By far, the most interesting part of what I do is asking people if they would pose naked for me. They instantly imagine I have ulterior motives. Very few take the offer at its face value. I get varied reactions—chiefly outrage, of course. I am told: “Are you out of your mind?” “Do you know what you are asking?” “You dirty pervert.” A 35-year-old working woman tersely said, “I am married.” “So bring your husband along,” I said. (She later posed for me, but not in her husband’s presence.)
Another friend did not know how to react. She just got up and left. Later she wrote back: ‘I can try.’ There are some who are fairly cool about it. “I knew this was coming,” a friend told me, but refused. I took out a writer friend for dinner and asked her. “You didn’t have to take me out to ask me this,” she said. She posed for me after a year. There were two subjects who smiled to tell me, “I am not coming just for sketching.” So I am tempted to believe that people who agree to pose are looking for some adventure.
I offered to sketch a girl in her late twenties, a fat-salaried employee with an MNC in Gurgoan. She agreed. Two hours before she was to arrive, she called to say that her boyfriend would accompany her. I would lie if I say I was not disappointed. I told her that my room has seating for six; she could get her boyfriend and three others as well. But she arrived with just her boyfriend. As I was sketching her, she kept discussing plans to redo her wardrobe. After a point, the boyfriend felt ignored. So he said he wants to be sketched too. He stripped, dropping all inhibitions in an instant; his girlfriend had a hey-you-were-not-supposed-to-do-this kind of expression on her face. I sketched them both.

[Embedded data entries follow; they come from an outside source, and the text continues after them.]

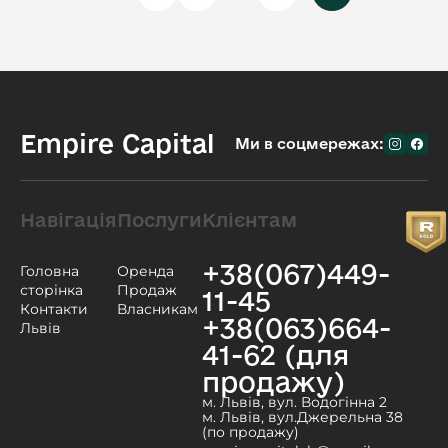
Empire Capital
Ми в соцмережах:
Навігація
Послуги
Клієнтам
+38(067)449-
Головна
Оренда
сторінка
Продаж
11-45
Контакти
Власникам
+38(063)664-
Львів
41-62 (для
продажу)
м. Львів, вул. Водогінна 2
м. Львів, вул.Джерельна 38
(по продажу)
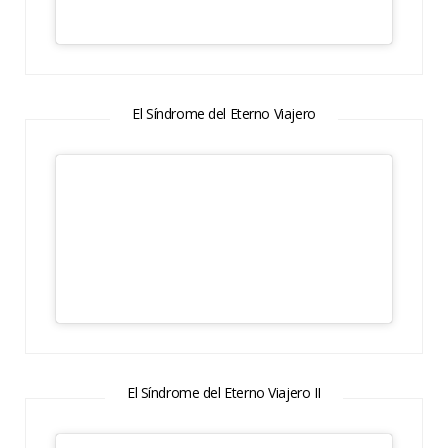
El Síndrome del Eterno Viajero
El Síndrome del Eterno Viajero II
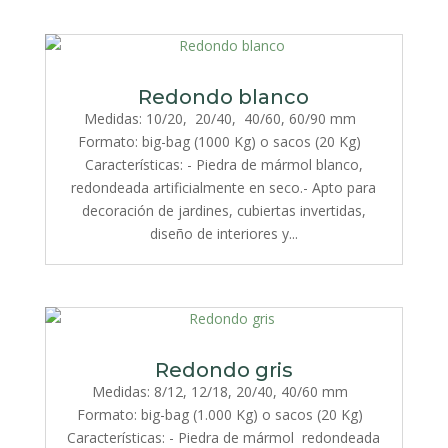
Redondo blanco
Medidas: 10/20, 20/40, 40/60, 60/90 mm
Formato: big-bag (1000 Kg) o sacos (20 Kg)
Características: - Piedra de mármol blanco,
redondeada artificialmente en seco.- Apto para
decoración de jardines, cubiertas invertidas,
diseño de interiores y...
Redondo gris
Medidas: 8/12, 12/18, 20/40, 40/60 mm
Formato: big-bag (1.000 Kg) o sacos (20 Kg)
Características: - Piedra de mármol redondeada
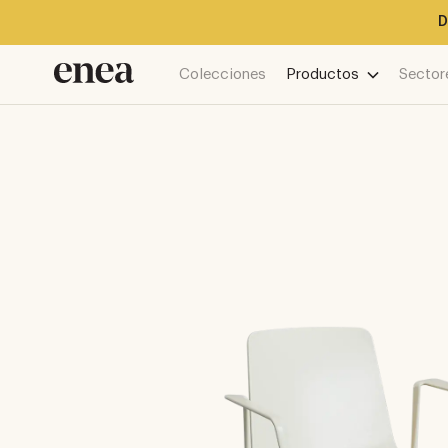
D
Colecciones
Productos
Sector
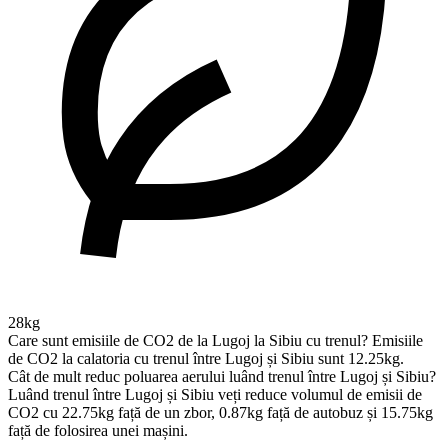
28kg
Care sunt emisiile de CO2 de la Lugoj la Sibiu cu trenul?
Emisiile
de CO2 la calatoria cu trenul între Lugoj și Sibiu sunt 12.25kg.
Cât de mult reduc poluarea aerului luând trenul între Lugoj și Sibiu?
Luând trenul între Lugoj și Sibiu veți reduce volumul de emisii de
CO2 cu 22.75kg față de un zbor, 0.87kg față de autobuz și 15.75kg
față de folosirea unei mașini.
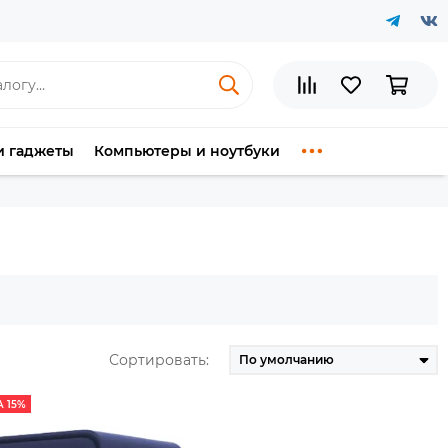
и гаджеты
Компьютеры и ноутбуки
Сортировать:
 15%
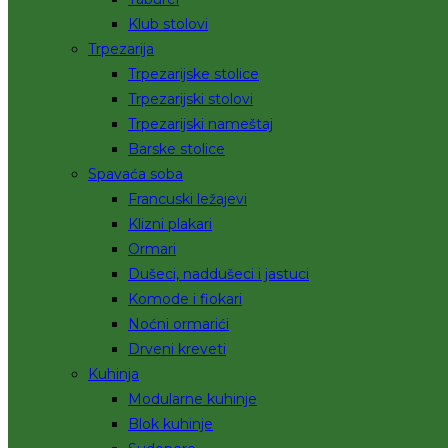
Klub stolovi
Trpezarija
Trpezarijske stolice
Trpezarijski stolovi
Trpezarijski nameštaj
Barske stolice
Spavaća soba
Francuski ležajevi
Klizni plakari
Ormari
Dušeci, naddušeci i jastuci
Komode i fiokari
Noćni ormarići
Drveni kreveti
Kuhinja
Modularne kuhinje
Blok kuhinje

On another occasion, I sketched a girl in the company of six of her friends (all clothed).
An interracial couple gave me a picture of a nude couple. They wanted me to sketch them in the same pose. I was serving out their fetish. Then, another girl, a photographer, preferred being sketched outdoors. I sketched her on the bank of the Yamuna just off Delhi’s Ring Road, near Humayun’s Tomb. We went early one morning in May to avoid curious onlookers. An Englishman insisted that he be sketched on the first floor balcony of his DDA flat in Sarita Vihar, Delhi, in full view of other flats. I declined; I didn’t want to draw attention. A girl got me to do micro-anatomical aspects of her body; the sketches looked surreal, they didn’t look human. An athlete stood on one leg, the other stretched back, while he bent forward with his arms widespread like the wings of a falcon. A photographer clicked pictures of me while I sketched him.
I have sketched a French environmentalist, a 34-year-old slender man, in his paying guest accommodation in Greater Kailash-I, Delhi. The landlady, a fat Punjabi auntie, kept knocking at the door for some reason. “Come out,” she would yell. The subject asked the auntie’s son, a college-going boy, into the room and explained what was happening, inviting him to sit through the session. They never knocked the door after this. The French environmentalist was asked to move out of the apartment the very next morning.
I wonder why the human species started wearing clothes in the first place. Perhaps to facilitate migrations to colder climes? To help insecure men conceal their penis sizes? Hygiene? Whatever the reasons, clothes were never meant to hide. Just protect.